WORK INSTRUCTION
Copy out exactly the line that contains "соответствующей требованиям санитарных" and all lines following it to the end of the data.

EXTRACTED INFORMATION
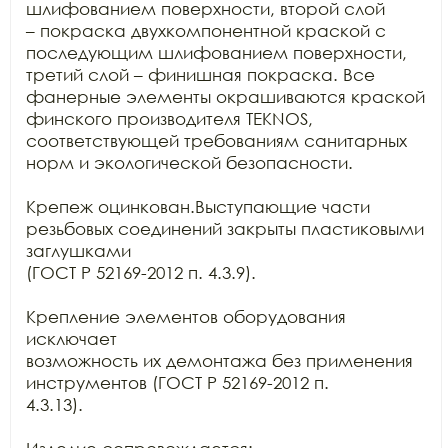
шлифованием поверхности, второй слой

– покраска двухкомпонентной краской с 
последующим шлифованием поверхности,

третий слой – финишная покраска. Все 
фанерные элементы окрашиваются краской

финского производителя TEKNOS,

соответствующей требованиям санитарных 
норм и экологической безопасности.

Крепеж оцинкован.Выступающие части 
резьбовых соединений закрыты пластиковыми 
заглушками

(ГОСТ Р 52169-2012 п. 4.3.9).

Крепление элементов оборудования 
исключает

возможность их демонтажа без применения 
инструментов (ГОСТ Р 52169-2012 п.

4.3.13).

EXERCISE SOLUTION
соответствующей требованиям санитарных 
норм и экологической безопасности.

Крепеж оцинкован.Выступающие части 
резьбовых соединений закрыты пластиковыми 
заглушками

(ГОСТ Р 52169-2012 п. 4.3.9).

Крепление элементов оборудования 
исключает

возможность их демонтажа без применения 
инструментов (ГОСТ Р 52169-2012 п.

4.3.13).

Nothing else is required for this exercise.